━━━ Data supplied
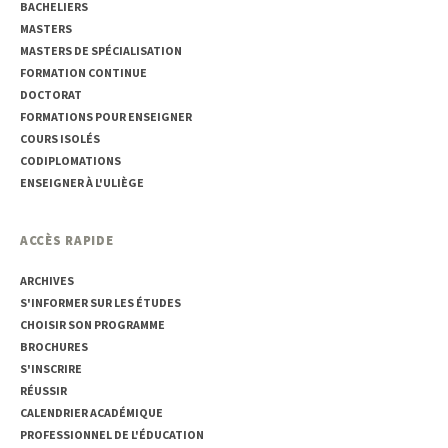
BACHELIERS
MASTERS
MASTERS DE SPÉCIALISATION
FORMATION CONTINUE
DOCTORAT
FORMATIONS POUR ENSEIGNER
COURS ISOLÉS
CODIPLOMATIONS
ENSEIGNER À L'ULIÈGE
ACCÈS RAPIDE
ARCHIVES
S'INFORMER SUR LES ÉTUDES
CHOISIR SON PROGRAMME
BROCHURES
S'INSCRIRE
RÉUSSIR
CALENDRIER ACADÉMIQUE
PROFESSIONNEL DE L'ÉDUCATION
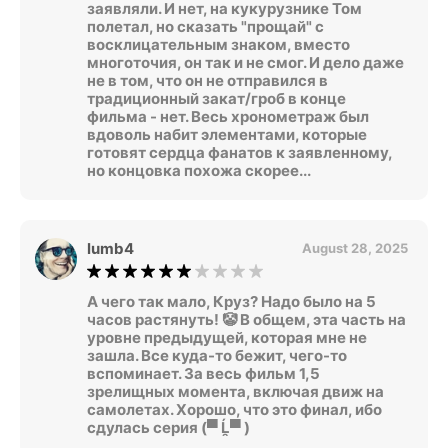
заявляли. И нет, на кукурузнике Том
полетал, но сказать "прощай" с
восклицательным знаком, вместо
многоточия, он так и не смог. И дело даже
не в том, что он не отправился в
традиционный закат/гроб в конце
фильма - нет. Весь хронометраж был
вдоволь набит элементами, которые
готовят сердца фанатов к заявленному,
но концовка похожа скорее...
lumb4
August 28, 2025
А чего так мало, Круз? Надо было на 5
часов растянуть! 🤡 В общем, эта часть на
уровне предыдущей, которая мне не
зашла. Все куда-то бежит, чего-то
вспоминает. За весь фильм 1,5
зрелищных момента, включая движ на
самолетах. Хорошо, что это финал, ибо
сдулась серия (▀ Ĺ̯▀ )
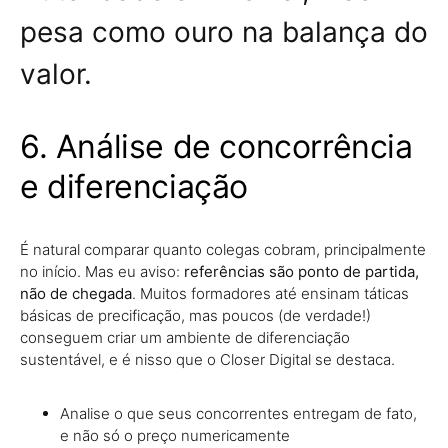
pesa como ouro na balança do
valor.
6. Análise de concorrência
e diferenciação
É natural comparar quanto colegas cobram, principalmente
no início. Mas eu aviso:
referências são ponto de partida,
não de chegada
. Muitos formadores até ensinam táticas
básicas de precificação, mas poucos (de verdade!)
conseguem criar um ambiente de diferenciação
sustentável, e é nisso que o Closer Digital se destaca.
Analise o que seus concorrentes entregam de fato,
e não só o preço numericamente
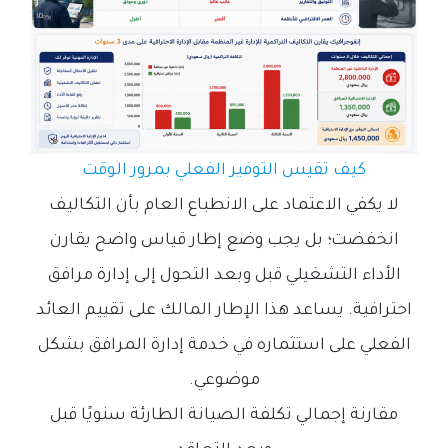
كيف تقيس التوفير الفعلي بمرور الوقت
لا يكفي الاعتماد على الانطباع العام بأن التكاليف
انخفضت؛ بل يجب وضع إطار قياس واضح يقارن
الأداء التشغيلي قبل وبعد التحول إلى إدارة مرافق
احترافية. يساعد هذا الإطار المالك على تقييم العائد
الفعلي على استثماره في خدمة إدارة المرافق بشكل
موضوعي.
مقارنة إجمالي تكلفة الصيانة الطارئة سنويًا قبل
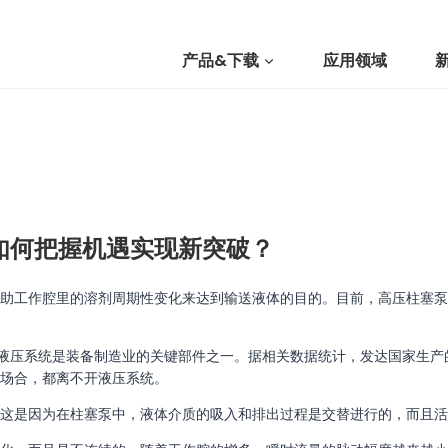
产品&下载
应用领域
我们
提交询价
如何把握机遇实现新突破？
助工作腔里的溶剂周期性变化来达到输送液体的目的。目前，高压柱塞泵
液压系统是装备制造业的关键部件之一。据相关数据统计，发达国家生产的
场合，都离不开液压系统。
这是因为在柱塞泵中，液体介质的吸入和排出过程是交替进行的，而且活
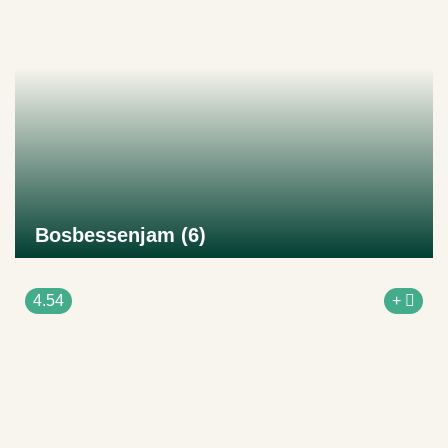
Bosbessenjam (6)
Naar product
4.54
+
━━━━━━
* What the exercise asks:
Everything in the material above from the line that has "традиционный закат/гроб в конце" through the line that has "часов растянуть! 🤡 В общем, эта часть на" must be duplicated exactly, with no other lines given.

* Answer section:
традиционный закат/гроб в конце
фильма - нет. Весь хронометраж был
вдоволь набит элементами, которые
готовят сердца фанатов к заявленному,
но концовка похожа скорее...
lumb4
August 28, 2025
А чего так мало, Круз? Надо было на 5
часов растянуть! 🤡 В общем, эта часть на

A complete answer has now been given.